Later, Special Prosecutor Lynn Grimshaw cross-examined Sweeney, who spent more than an half the two-hour hearing on the witness stand. "You didn't lie in front of Judge Pike, did you?" Grimshaw asked.
"No sir. I wouldn't lie," Sweeney replied.
Sweeney said the basis of the search warrant was the totality of the evidence.
He testified the .45-caliber bullet was found on July 3, 2007- two days after the shooting -in a cardboard box sitting on a kitchen shelf in the home. The box contained a bullet-size hole in the side.
The reason investigators didn't find the bullet sooner is because they weren't looking. The medical personnel who responded to the shooting failed to detect an exit wound, even though Tonia Amato was shot between the eyes. The presence of an exit wound was discovered on July 2, 2007, during an autopsy by the Cuyahoga County Coroner's Office.
Dr. Dan Galita of the Cuyahoga County Coroner's Office testified yesterday the exit wound was missed by those at the crime scene because it was blocked by where Tonia Amato's thick hair had been pulled tight into a ponytail, "and we checked the ponytail when we did the autopsy."
Ed Lulla, a special agent with the Ohio Bureau of Criminal Identification and Investigation, testified he was called to assist at the crime scene on July 3, and that it was Wellsville police officer Mike Garber who actually found the bullet in the box. Based on the evidence and suggested path of the gunshot, Lulla believes the bullet is the one that killed Tonia Amato.
As for the bullet, Carrie Martin Bauscher of the Cuyahoga County Coroner's Office is the one who performed the test that found Tonia Amato's DNA on the bullet. Under questioning by Hartford, Bauscher said the DNA tests were of swabs of evidence taken from the bullet tip, and not the actual bullet.
Bauscher said no blood was found in the swabs but indicated it is possible a bullet could be wiped clean of blood by going through a skull, thick patch of hair and a box.
Dr. Galita said X-rays showed minute metal particles in Tonia's Amato brain that could be from the bullet, although no such evidence has been introduced. The amount found indicated the bullet could have lost less than 10 percent of its mass.
Hartford pointed out this contradicts Galita's previous claims, but Galita said he changed his estimate after reexamining the evidence in January, adding it is impossible to determine how much mass/weight was lost unless he is provided an exact replica bullet for comparison analysis.
Things got a little testy with Galita, who said he only came up with the original estimate because he felt "pressured" by Hartford into telling him what he wanted him to say, which Hartford disputed.
Sweeney said the bullet was the only one found in the home. "We searched that house inside and out and there were no other bullets," he said.
Hartford noted the crime scene was released the same day as the murder, suggesting it could have been contaminated during the period before investigators returned to search for the bullet. "There were any of a number of people who had access to that house after the scene was cleared," Hartford said.

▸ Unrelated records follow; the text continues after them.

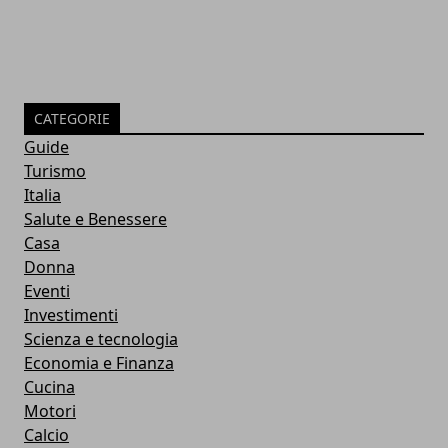
CATEGORIE
Guide
Turismo
Italia
Salute e Benessere
Casa
Donna
Eventi
Investimenti
Scienza e tecnologia
Economia e Finanza
Cucina
Motori
Calcio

One of those people would have been attorney Chris Amato, who sat at the defense table with Hartford and attorney Nick Amato. Chris Amato was among three people who returned to the house the night following the shooting to retrieve some personal belongings on behalf of J.C. Amato's family. While there, a small explosion occurred, slightly injuring Angelo Luckino and requiring the fire department be called. The results of the investigation into explosion by the state fire marshal has yet to be released, but it has been described as an accident.
Jefferson County Common Pleas Court Joseph Bruzzese Jr. was assigned to rule on Hartford's motion because Judge Pike can't rule on one of his own decisions. Before issuing a decision, Bruzzese gave Grimshaw one week to file his written arguments and Hartford another week to respond.